» **EXERCISE**:
Every line below between the line holding "Laminate P1-SGD" and the line holding "Veneer P1R2 Xoan", inclusive, should be repeated exactly, and all other lines omitted.

» **Collected data**:
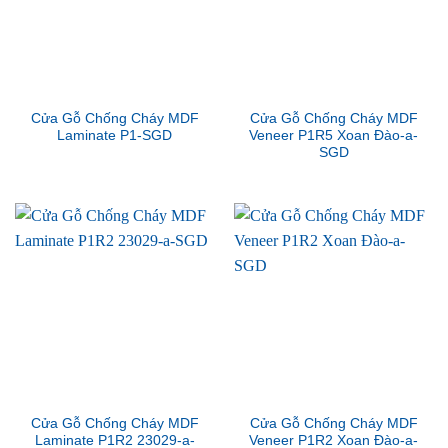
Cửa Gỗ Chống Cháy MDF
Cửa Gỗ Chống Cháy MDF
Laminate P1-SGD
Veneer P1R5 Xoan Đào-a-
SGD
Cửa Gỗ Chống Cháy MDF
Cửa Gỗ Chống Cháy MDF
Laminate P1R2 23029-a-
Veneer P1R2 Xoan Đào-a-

* * *

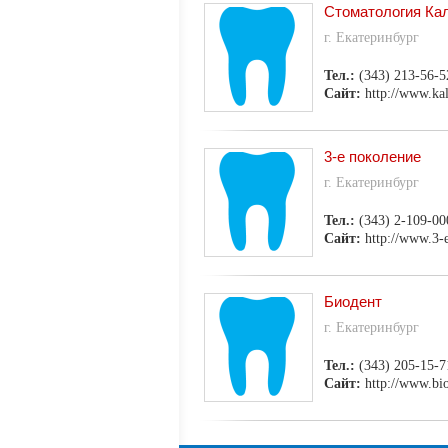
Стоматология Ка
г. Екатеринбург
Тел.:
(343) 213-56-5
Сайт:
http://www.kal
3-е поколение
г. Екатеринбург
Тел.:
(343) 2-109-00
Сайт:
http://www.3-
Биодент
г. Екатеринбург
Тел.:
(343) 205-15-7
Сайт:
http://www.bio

» **PROBLEM SOLUTION**:
Laminate P1-SGD
Veneer P1R5 Xoan Đào-a-
SGD
Cửa Gỗ Chống Cháy MDF
Cửa Gỗ Chống Cháy MDF
Laminate P1R2 23029-a-
Veneer P1R2 Xoan Đào-a-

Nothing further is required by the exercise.